Me 1.0

This journey that I’ve been on is a journey of self-preservation.

It’s more than just an interest in losing weight. It’s about reclaiming my identity.

I’m not looking for a mate; I’m postmenopausal.

I’m looking for myself. I’m looking to become, again, the person that I was before life’s tragedies interfered with my body type.

So it’s bigger.

It’s a bigger, bigger challenge and a more interesting path that I’m on.

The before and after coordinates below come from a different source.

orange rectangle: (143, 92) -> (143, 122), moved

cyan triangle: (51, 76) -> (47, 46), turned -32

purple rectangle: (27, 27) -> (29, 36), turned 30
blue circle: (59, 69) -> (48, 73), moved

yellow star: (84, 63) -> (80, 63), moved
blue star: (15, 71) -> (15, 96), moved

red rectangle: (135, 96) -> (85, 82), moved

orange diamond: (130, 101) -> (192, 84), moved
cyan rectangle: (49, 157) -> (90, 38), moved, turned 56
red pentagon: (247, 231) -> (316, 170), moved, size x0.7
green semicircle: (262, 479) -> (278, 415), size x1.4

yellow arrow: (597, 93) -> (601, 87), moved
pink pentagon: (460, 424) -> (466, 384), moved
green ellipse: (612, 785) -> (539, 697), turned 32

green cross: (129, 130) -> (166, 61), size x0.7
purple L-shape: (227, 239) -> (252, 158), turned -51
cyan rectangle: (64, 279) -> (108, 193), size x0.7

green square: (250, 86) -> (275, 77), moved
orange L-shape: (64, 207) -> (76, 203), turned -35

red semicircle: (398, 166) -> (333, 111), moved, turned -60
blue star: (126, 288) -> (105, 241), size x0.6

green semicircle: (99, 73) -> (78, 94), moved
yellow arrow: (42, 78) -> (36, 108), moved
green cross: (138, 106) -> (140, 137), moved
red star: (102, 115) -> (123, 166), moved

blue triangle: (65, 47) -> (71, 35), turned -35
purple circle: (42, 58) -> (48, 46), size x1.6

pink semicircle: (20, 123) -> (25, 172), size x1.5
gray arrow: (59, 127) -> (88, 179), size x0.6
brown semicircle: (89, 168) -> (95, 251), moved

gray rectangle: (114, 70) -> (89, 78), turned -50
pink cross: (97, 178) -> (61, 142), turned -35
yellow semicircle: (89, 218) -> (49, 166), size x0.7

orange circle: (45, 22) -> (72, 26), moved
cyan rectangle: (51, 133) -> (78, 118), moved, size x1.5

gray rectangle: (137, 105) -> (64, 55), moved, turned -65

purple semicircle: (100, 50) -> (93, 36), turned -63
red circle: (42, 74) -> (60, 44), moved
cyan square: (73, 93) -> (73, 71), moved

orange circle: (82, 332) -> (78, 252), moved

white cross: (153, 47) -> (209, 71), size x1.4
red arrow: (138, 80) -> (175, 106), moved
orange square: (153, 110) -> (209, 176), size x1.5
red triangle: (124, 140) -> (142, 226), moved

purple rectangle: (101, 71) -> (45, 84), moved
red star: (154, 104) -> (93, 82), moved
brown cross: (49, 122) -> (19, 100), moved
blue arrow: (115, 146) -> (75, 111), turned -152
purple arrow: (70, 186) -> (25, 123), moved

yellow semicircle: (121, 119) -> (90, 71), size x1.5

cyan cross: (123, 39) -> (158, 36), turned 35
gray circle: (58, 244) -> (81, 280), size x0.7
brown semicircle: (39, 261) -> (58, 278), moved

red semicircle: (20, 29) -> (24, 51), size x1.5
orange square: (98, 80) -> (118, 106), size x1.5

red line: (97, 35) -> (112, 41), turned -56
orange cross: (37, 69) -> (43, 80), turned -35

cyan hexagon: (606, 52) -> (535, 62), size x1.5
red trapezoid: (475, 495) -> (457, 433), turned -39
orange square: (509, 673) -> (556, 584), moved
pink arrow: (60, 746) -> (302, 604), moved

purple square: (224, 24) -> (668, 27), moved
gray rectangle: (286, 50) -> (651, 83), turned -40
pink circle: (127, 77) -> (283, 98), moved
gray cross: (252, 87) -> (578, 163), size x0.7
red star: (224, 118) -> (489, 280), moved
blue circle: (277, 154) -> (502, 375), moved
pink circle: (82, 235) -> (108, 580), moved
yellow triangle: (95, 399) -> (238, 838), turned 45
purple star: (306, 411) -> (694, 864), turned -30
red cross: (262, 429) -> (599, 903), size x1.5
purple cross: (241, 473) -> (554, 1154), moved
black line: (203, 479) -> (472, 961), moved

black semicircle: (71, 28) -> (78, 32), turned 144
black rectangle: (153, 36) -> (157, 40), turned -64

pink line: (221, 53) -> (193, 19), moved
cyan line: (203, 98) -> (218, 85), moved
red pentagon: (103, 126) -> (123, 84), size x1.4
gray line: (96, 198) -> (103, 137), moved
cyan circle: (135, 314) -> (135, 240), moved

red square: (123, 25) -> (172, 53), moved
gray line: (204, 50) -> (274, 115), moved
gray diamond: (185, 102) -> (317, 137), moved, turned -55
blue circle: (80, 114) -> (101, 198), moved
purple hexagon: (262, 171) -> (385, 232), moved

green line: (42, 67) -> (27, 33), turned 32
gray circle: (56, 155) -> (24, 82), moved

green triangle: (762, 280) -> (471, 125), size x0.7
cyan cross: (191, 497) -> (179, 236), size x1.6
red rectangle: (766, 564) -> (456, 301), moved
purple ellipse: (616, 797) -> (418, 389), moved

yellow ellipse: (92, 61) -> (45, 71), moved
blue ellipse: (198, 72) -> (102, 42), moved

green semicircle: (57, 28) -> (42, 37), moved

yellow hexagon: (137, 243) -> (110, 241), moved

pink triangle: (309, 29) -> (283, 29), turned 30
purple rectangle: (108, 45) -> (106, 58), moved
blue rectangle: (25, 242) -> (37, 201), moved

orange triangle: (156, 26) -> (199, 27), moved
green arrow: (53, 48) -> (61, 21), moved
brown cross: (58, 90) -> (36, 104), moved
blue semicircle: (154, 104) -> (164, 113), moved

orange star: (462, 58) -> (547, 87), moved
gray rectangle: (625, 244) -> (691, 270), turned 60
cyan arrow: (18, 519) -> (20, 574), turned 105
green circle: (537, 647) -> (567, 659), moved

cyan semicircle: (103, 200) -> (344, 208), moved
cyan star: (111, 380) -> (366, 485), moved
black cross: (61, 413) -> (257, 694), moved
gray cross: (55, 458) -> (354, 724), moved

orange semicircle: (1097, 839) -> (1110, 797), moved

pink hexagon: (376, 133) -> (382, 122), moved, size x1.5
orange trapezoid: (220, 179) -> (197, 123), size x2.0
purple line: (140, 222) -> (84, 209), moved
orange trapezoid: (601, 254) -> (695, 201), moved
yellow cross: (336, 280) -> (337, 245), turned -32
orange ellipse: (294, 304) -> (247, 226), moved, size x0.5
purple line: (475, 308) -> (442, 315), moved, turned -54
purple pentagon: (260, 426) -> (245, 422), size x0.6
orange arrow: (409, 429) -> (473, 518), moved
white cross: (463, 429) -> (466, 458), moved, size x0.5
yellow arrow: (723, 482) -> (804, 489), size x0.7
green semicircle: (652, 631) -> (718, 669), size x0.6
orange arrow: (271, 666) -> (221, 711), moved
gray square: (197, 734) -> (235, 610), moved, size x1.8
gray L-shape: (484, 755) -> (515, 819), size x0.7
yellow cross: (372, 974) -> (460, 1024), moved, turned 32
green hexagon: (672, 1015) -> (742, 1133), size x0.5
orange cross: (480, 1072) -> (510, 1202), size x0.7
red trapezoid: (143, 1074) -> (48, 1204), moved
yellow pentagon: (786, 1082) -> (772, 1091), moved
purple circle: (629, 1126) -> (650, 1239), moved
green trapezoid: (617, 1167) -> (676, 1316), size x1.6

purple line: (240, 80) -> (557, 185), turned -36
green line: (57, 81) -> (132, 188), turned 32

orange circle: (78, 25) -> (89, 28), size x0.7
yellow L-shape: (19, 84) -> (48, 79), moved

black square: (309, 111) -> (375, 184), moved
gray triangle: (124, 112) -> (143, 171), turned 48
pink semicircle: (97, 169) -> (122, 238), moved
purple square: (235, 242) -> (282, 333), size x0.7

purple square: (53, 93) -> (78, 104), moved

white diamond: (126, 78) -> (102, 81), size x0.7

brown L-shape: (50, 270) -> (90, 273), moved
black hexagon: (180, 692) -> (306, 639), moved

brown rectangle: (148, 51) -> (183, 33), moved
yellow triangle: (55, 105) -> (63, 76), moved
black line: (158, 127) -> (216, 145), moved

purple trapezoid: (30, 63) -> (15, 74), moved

Losing the weight I’ve carried all these years is a monumental step toward the healing I’ve been working on the past few years.

It’s a way, metaphorically, to erase– to disappear– all the layered anguish and self-protection.

To allow myself to be myself free from fear.

Addendum: I’m currently at the lowest weight since I began this blog in 2008. I’ve also finally broke through into the 30s in BMI. So, it’s working. Slowly, but surely.

“You don’t have enough self-loathing to lose your weight.”

iStock_000008971177XSmallMy daughter said this to me recently. I thought about that for some time. On the one hand, she’s correct. For an eyesore of a female, I have far too much self-confidence, self-love that deflates the prevailing belief that women’s identities are inextricably linked to their appearance, at least more so than men.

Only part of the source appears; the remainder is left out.